Scripsit Brian T. Sniffen
> Henning Makholm <henning@makholm.net> writes:
> > Scripsit Walter Landry <wlandry@ucsd.edu>

> >> That's good, but only if you're able to modify the Base Format.  It is
> >> easy to imagine scenarios where you are able to modify individual
> >> files, but not the validation mechanism.

> > Could you please imagine one?

> Sure: I take the Base Format and make a functional change to it,
> removing the option to turn off validation.  Now I distribute this
> under your draft LPPL.

But does that possibility make the original software non-free? Your
argument seems to be that it is possible to make a derived version
that is not free - but that possiblity exists for, say, the BSD
license as well.

> The freeness of a license should be as divorced as possible from
> accidents of implementation.

Remember that our actual business on debian-legal is not to decide
whether *licenses* are free, but whether actual pieces of *software*
are free. As I said, I agree that it is possible to apply the LPPL
draft in such a way that it results in non-freedom. However, I also
believe that it is possible to apply it in a free way. The situation
is not basically that much different from that of the GFDL.

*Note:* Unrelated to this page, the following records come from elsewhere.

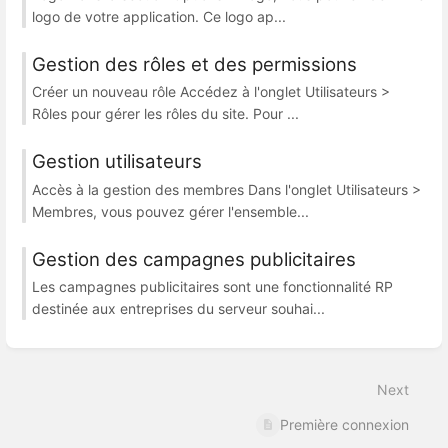
logo de votre application. Ce logo ap...
Gestion des rôles et des permissions
Créer un nouveau rôle Accédez à l'onglet Utilisateurs >
Rôles pour gérer les rôles du site. Pour ...
Gestion utilisateurs
Accès à la gestion des membres Dans l'onglet Utilisateurs >
Membres, vous pouvez gérer l'ensemble...
Gestion des campagnes publicitaires
Les campagnes publicitaires sont une fonctionnalité RP
destinée aux entreprises du serveur souhai...
Next
Première connexion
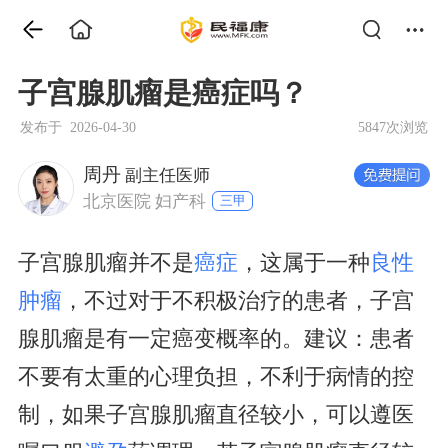
子宫腺肌瘤是癌症吗？
发布于 2026-04-30
5847次浏览
周丹
副主任医师
北京医院 妇产科
三甲
子宫腺肌瘤并不是
癌症
，这属于一种
良性
肿瘤
，不过对于不积极治疗的患者，子宫
腺肌瘤是有一定癌变概率的。建议：患者
不要有太重的心理负担，不利于病情的控
制，如果子宫腺肌瘤直径较小，可以遵医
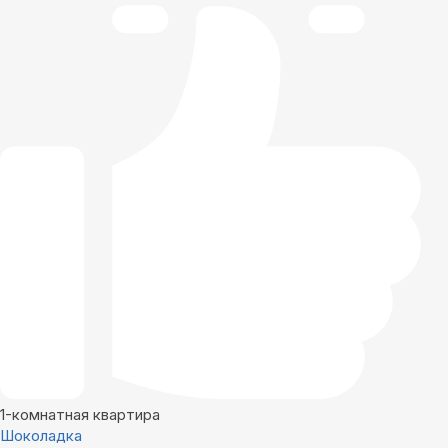
1-комнатная квартира
Шоколадка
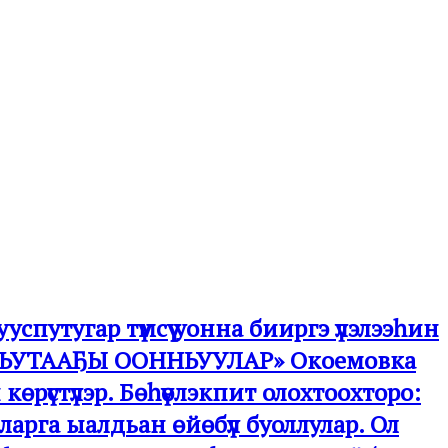
успутугар түмсүү уонна бииргэ үлэлээһин
УННЬУТААҔЫ ООННЬУУЛАР» Окоемовка
 көрүстүлэр. Бөһүөлэкпит олохтоохторо:
рга ыалдьан өйөбүл буоллулар. Ол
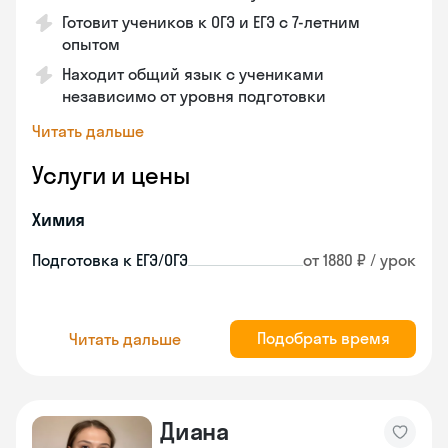
Готовит учеников к ОГЭ и ЕГЭ с 7-летним
опытом
Находит общий язык с учениками
независимо от уровня подготовки
Читать дальше
Услуги и цены
Химия
Подготовка к ЕГЭ/ОГЭ
от 1880 ₽ / урок
Подобрать время
Читать дальше
Диана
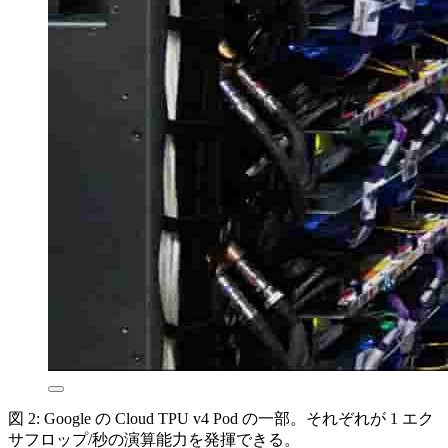
図 2: Google の Cloud TPU v4 Pod の一部。それぞれが 1 エク
サフロップ/秒の演算能力を発揮できる。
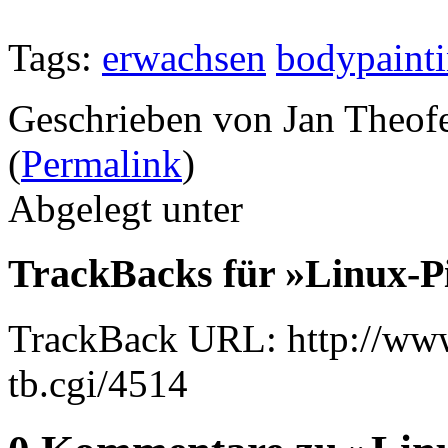
Tags:
erwachsen
bodypaint
Geschrieben von Jan Theof
(
Permalink
)
Abgelegt unter
TrackBacks für »Linux-P
TrackBack URL: http://www
tb.cgi/4514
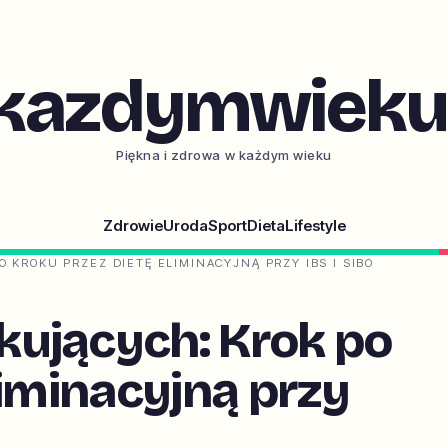
kazdymwieku.
Piękna i zdrowa w każdym wieku
Zdrowie
Uroda
Sport
Dieta
Lifestyle
 KROKU PRZEZ DIETĘ ELIMINACYJNĄ PRZY IBS I SIBO
ujących: Krok po
liminacyjną przy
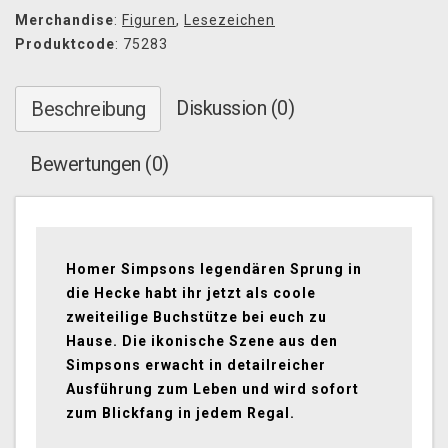
Merchandise
:
Figuren
,
Lesezeichen
Produktcode
: 75283
Diskussion (0)
Beschreibung
Bewertungen (0)
Homer Simpsons legendären Sprung in
die Hecke habt ihr jetzt als coole
zweiteilige Buchstütze bei euch zu
Hause. Die ikonische Szene aus den
Simpsons erwacht in detailreicher
Ausführung zum Leben und wird sofort
zum Blickfang in jedem Regal.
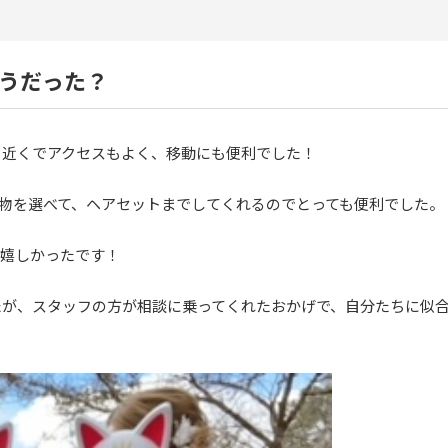
どうだった？
ト近くでアクセスもよく、移動にも便利でした！
着物を選べて、ヘアセットまでしてくれるのでとっても便利でした。
も嬉しかったです！
たが、スタッフの方が相談に乗ってくれたおかげで、自分たちに似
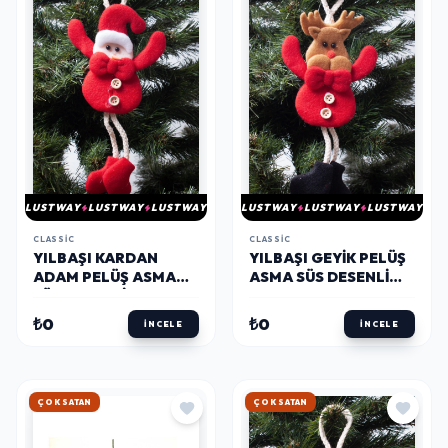
LUSTWAY
LUSTWAY
LUSTWAY
LUSTWAY
LUSTWAY
LUSTWAY
CLASSIC
CLASSIC
YILBAŞI KARDAN
YILBAŞI GEYIK PELÜŞ
ADAM PELÜŞ ASMA
ASMA SÜS DESENLI
SÜS DESENLI 15CM
15CM
₺0
₺0
İNCELE
İNCELE
ÇOK SATAN
ÇOK SATAN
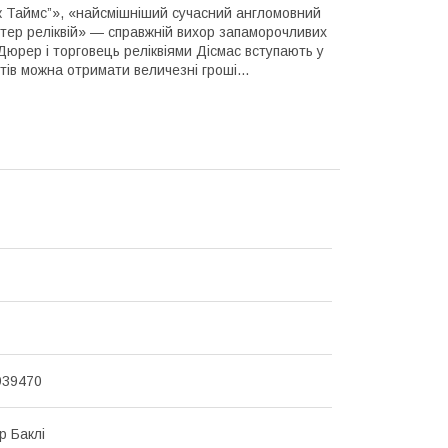
рк Таймс”», «найсмішніший сучасний англомовний
стер реліквій» — справжній вихор запаморочливих
Дюрер і торговець реліквіями Дісмас вступають у
тів можна отримати величезні гроші...
939470
р Баклі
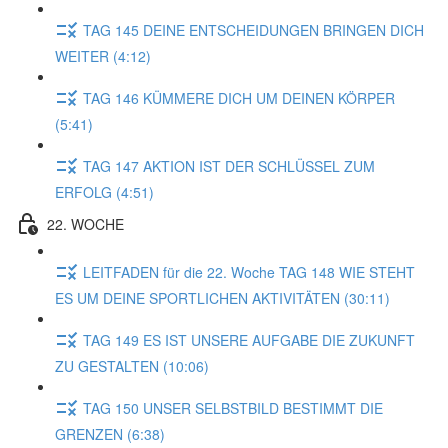
TAG 145 DEINE ENTSCHEIDUNGEN BRINGEN DICH
WEITER (4:12)
TAG 146 KÜMMERE DICH UM DEINEN KÖRPER
(5:41)
TAG 147 AKTION IST DER SCHLÜSSEL ZUM
ERFOLG (4:51)
22. WOCHE
LEITFADEN für die 22. Woche TAG 148 WIE STEHT
ES UM DEINE SPORTLICHEN AKTIVITÄTEN (30:11)
TAG 149 ES IST UNSERE AUFGABE DIE ZUKUNFT
ZU GESTALTEN (10:06)
TAG 150 UNSER SELBSTBILD BESTIMMT DIE
GRENZEN (6:38)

You and I can easily agree that it would be better, all other things
being equal, to have licenses that could only be applied in ways that
make the software they apply to free. However, it seems to be
prohibitively complicated to word such a license such that it stays
within the intersection of "what the LaTeX people can live with" and
"what is DFSG-free (at least according to my and Jeff's gut
feelings)".

-- 
Henning Makholm                "He who joyfully eats soup has already earned
                            my contempt. He has been given teeth by mistake,
                          since for him the intestines would fully suffice."